My reaction to the gluten free diet was very similar to yours. I was soooo glad to learn what caused and how to prevent my excruciating gut pain that I didn't miss gluten, because I didn't miss the pain. Also I was coached during my first few days by a friend whose husband has celiac disease. She told me what foods and brands that I could substitute for all the gluten containing foods I previously ate.

Then I joined a local celiac support group and purchased a few books about gluten free living and cooking, which taught me even more. When the leader of my group resigned, I assumed leadership of that group for the next 3 years. As leader, I received many free samples of gluten free foods from companies which wanted me to introduce their foods to my group. I also organized and managed 2 celiac awareness walks and gluten free food fairs in my city. Being actively involved in the celiac community and learning as much as I could about gluten free living prevented me from 'missing' any gluten containing foods.

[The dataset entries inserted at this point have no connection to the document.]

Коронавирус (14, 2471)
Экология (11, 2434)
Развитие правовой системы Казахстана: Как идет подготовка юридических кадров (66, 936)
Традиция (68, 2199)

However, I had more difficulty adjusting to my other 6 food allergies (dairy, soy, egg, cane sugar, vanilla and nutmeg) . Nevertheless, as I found substitutes (and companies made new, tasty substitutes) for foods which contained my allergens, I no longer missed those foods. Even with 7 food restrictions, I have many delicious choices, so that I never miss any foods which contain my allergens.









SUE

Hi, i was diagonised celiac in january and at first found the diet really easy, managed to avoid dairy, sugar and yeast successfully to, but then came the soya intolerance and it took weeks to get my head round but i finally managed it, Then just when i thought things were improving bang comes the corn allergy and i cannot get my head round it. I spectacularly came off the wagon for a couple of weeks because ijust reacted to anything i ate so i figured i would eat whatever i wanted. Very stupid i know. I am now back to eating meat/fish/poultry/ limited fruit and veg and gingerly trying eggs. I feel worse and more lethargic eating tese foods than i did when i ae all my intolerances. I read on here about people baking and replacing their favourite foods but it always seems to contain some of my problem foods. The thought of six to twelve months on this diet doesn't sound appealing and i'm scared that when i have the cravings i haven't the willpower to resist. How does everyone else cope??? or are your symptons so severe they put you off???? I am scared that when i get this corn/fructose thing sorted that something else is gonna rear its ugly head and i will be left with nothing to eat.
Sorry for the rant but no one i know has any answers and the doctors are rubbish although i am back at the hospital tomorrow, i don't hold out much hope.